The “Fog of War” between business and IT services The ﬁeld of monitoring has become very good at collecting status information and performance metrics from various endpoints. However, executive stakeholders are much more interested in the performance of people and processes than of CPU, memory, and throughput. It is no longer enough to test the health of end points without providing insight into the true impact and cost that an outage could cause. There are services that customers and employees need to be able to consume and the health of that service is what ultimately needs to be measured. However, in today’s world, the modeling a business service is not a simple hierarchy. Concepts like resiliency, ﬂexibility, and reusability need to be applied to translate host health into business continuity.
So how do we cut through the fog and determine if the lights are still on?
How has the market responded? The market’s response to evaluating the overall health has been to invest in APM techniques such as synthetic transaction proﬁling and end-user experience monitoring. But is this truly an approach for evaluating application uptime?
The truth is that this approach opts to forego the task of decoding the relationships between the consumable service and the components that make it work. It instead skips to the end and identiﬁes more symptoms. This is adding to the confusion and for any root causes or trends to be effectively evaluated, complex and expensive event correlation and analysis needs be added in for good measure. The idea has always been to detect problems before users do.
So why is it that we are attempting to save minutes and hours instead of days? The mindset must move away from trying to detect as many symptoms as possible so that correlations can be made over time. Instead the market needs a monitoring tool that understands the anatomy of the application it seeks to protect. This way underlying conditions can be associated with risk instead of trying to correlate symptoms with causes.
The individual metrics that have been collected need to be grouped together by function. All machines and services that are working towards a common goal should be deﬁned as an individual and reusable component such as a cluster or stack. At this stage SLA requirements can be set at this component level. This SLA requirement is how resiliency and priority can be assigned appropriately. Now the application is deﬁned as a collection of ﬂexible and reusable components that each understand the concept of fault tolerance and priority. If an individual host outage occurs it may or may not impact to the larger service and may not actually cause an outage. If the availability SLA of a computer cluster is violated, however, this is sure to cause a much more expensive outage. This is a much better way of determining whether or not a business service is at risk or in distress so that problems can be addressed more proactively.
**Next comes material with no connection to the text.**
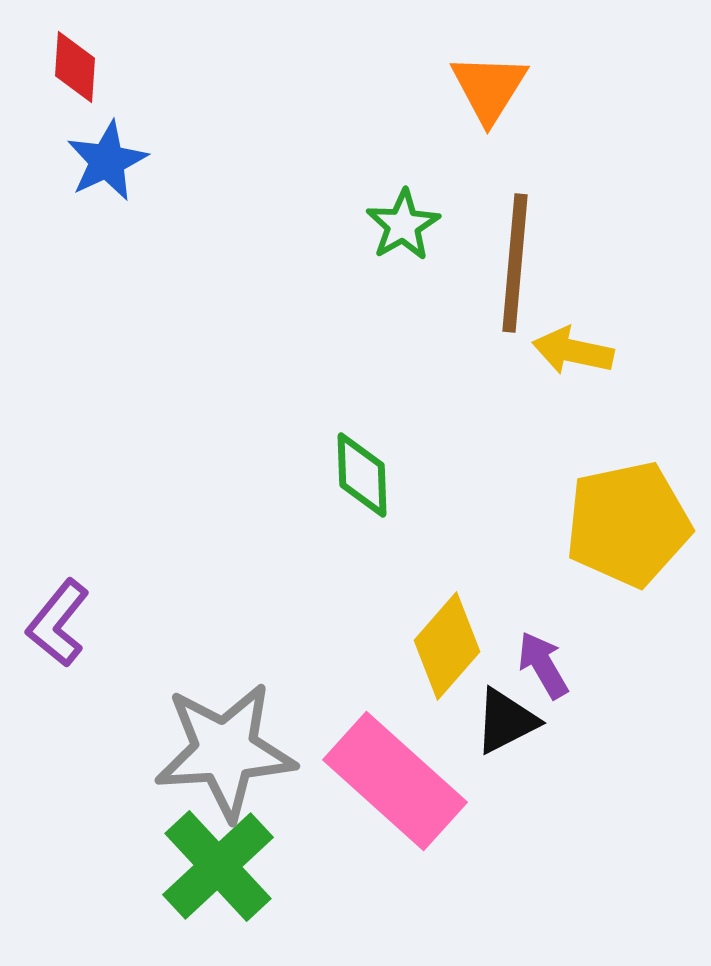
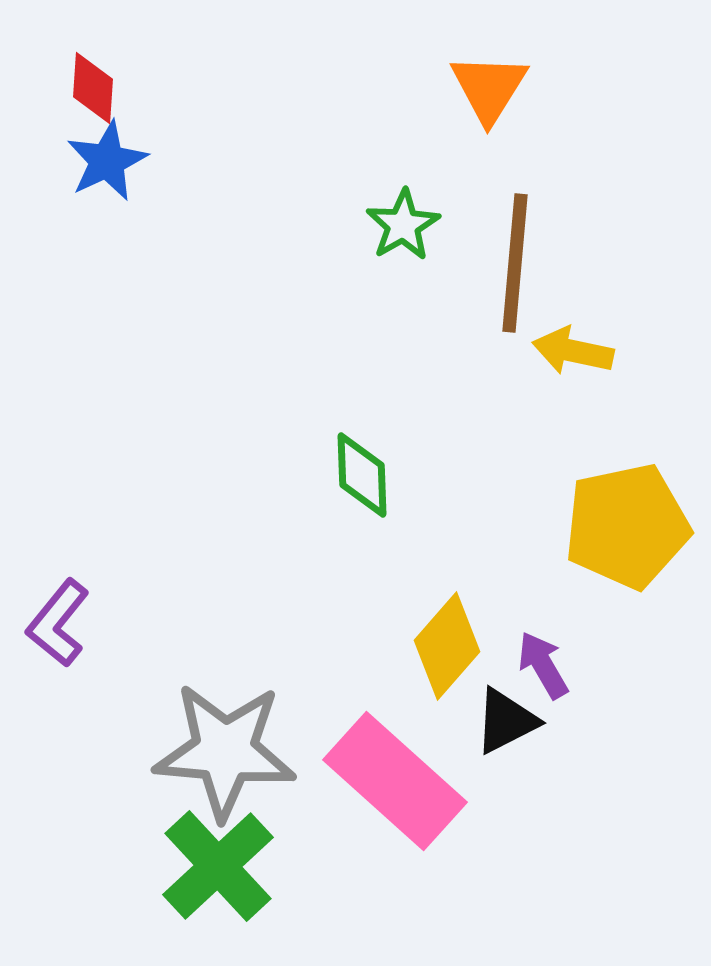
red diamond: moved 18 px right, 21 px down
yellow pentagon: moved 1 px left, 2 px down
gray star: rotated 9 degrees clockwise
So is the other approach useless? Absolutely not. The other approach is simply addressing a completely different need. End user experience monitoring and transaction proﬁling are great techniques for performance benchmarking and base-lining. These metrics can be used to compare a company to the competition and to ensure that each new release is performing better than the previous version. These metrics, as they are being collected, are also perfectly suited to be grouped together and deﬁned as a component inside of a business service, preferably one with a 0% uptime requirement so that the symptom can be tied to the business service but will not be falsely considered a root cause. Conclusion A comprehensive monitoring strategy and implementation is no longer a “Nice to Have” in an enterprise, it is mandatory. With the new ability to model your applications and business services inside the monitoring tool, this business continuity measure is now a key artifact to contribute to the completeness of an Enterprise Architecture.
This allows the business to remain focused on continuing operations by detecting risks instead of outages so that they never reach the point where an end user would be impacted. This can only be done with a tool that has a comprehensive understanding of the way an application, website, or service functions at all levels.